» **WHAT IS NEEDED**
Everything from the first line of the material below through the line containing "Все новости" is to be printed exactly, and nothing more.

» **LISTED ENTRIES**
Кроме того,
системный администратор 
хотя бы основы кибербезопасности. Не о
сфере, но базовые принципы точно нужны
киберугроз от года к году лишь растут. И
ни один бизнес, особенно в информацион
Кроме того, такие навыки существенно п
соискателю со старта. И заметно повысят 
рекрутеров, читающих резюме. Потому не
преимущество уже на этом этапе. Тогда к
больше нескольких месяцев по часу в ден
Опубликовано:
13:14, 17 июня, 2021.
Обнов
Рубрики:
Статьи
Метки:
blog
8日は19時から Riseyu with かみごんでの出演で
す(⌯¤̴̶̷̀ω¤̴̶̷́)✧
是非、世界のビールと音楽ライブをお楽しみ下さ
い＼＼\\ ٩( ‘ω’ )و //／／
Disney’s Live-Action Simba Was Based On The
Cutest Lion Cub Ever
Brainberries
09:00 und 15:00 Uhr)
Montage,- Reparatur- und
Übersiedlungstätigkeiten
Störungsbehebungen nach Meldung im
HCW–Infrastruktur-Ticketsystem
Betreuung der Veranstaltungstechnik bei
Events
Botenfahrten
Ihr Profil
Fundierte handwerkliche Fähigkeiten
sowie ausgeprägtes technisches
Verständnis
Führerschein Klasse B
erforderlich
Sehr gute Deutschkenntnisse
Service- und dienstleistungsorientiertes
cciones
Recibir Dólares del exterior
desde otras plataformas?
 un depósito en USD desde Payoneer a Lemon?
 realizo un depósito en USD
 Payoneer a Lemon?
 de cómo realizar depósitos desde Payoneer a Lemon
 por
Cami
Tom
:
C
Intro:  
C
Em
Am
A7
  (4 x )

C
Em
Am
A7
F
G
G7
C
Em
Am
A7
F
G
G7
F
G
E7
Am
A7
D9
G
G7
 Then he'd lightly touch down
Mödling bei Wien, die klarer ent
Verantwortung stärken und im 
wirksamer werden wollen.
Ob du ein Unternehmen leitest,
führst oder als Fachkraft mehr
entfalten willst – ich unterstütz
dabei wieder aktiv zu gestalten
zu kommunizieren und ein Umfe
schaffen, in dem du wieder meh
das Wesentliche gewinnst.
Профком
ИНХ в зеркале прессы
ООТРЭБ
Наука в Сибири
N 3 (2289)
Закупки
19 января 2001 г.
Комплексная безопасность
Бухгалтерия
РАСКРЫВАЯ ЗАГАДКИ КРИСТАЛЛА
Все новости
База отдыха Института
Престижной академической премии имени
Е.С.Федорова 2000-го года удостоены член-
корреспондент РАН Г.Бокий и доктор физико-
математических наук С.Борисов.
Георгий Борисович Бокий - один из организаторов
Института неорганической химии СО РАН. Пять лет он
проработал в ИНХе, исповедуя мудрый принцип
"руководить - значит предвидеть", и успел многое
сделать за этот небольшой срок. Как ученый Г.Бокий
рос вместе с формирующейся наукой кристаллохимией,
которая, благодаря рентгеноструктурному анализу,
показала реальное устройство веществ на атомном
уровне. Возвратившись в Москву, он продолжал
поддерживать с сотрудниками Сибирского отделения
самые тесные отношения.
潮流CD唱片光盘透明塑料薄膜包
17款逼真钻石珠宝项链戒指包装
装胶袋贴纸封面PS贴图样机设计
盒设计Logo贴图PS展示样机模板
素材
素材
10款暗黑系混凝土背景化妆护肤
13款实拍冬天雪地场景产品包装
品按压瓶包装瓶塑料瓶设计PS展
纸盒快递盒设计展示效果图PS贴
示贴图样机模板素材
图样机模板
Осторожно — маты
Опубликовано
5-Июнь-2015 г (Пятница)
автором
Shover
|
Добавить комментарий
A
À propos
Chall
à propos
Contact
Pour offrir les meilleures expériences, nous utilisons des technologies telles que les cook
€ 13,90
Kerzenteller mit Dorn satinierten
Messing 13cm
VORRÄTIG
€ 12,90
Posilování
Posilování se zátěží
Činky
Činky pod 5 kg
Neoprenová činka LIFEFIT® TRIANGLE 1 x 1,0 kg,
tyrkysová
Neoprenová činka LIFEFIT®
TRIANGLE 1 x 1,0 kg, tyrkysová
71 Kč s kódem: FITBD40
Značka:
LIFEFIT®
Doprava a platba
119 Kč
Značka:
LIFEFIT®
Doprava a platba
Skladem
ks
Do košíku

» **WRITTEN REPLY**
Кроме того,
системный администратор 
хотя бы основы кибербезопасности. Не о
сфере, но базовые принципы точно нужны
киберугроз от года к году лишь растут. И
ни один бизнес, особенно в информацион
Кроме того, такие навыки существенно п
соискателю со старта. И заметно повысят 
рекрутеров, читающих резюме. Потому не
преимущество уже на этом этапе. Тогда к
больше нескольких месяцев по часу в ден
Опубликовано:
13:14, 17 июня, 2021.
Обнов
Рубрики:
Статьи
Метки:
blog
8日は19時から Riseyu with かみごんでの出演で
す(⌯¤̴̶̷̀ω¤̴̶̷́)✧
是非、世界のビールと音楽ライブをお楽しみ下さ
い＼＼\\ ٩( ‘ω’ )و //／／
Disney’s Live-Action Simba Was Based On The
Cutest Lion Cub Ever
Brainberries
09:00 und 15:00 Uhr)
Montage,- Reparatur- und
Übersiedlungstätigkeiten
Störungsbehebungen nach Meldung im
HCW–Infrastruktur-Ticketsystem
Betreuung der Veranstaltungstechnik bei
Events
Botenfahrten
Ihr Profil
Fundierte handwerkliche Fähigkeiten
sowie ausgeprägtes technisches
Verständnis
Führerschein Klasse B
erforderlich
Sehr gute Deutschkenntnisse
Service- und dienstleistungsorientiertes
cciones
Recibir Dólares del exterior
desde otras plataformas?
 un depósito en USD desde Payoneer a Lemon?
 realizo un depósito en USD
 Payoneer a Lemon?
 de cómo realizar depósitos desde Payoneer a Lemon
 por
Cami
Tom
:
C
Intro:  
C
Em
Am
A7
  (4 x )

C
Em
Am
A7
F
G
G7
C
Em
Am
A7
F
G
G7
F
G
E7
Am
A7
D9
G
G7
 Then he'd lightly touch down
Mödling bei Wien, die klarer ent
Verantwortung stärken und im 
wirksamer werden wollen.
Ob du ein Unternehmen leitest,
führst oder als Fachkraft mehr
entfalten willst – ich unterstütz
dabei wieder aktiv zu gestalten
zu kommunizieren und ein Umfe
schaffen, in dem du wieder meh
das Wesentliche gewinnst.
Профком
ИНХ в зеркале прессы
ООТРЭБ
Наука в Сибири
N 3 (2289)
Закупки
19 января 2001 г.
Комплексная безопасность
Бухгалтерия
РАСКРЫВАЯ ЗАГАДКИ КРИСТАЛЛА
Все новости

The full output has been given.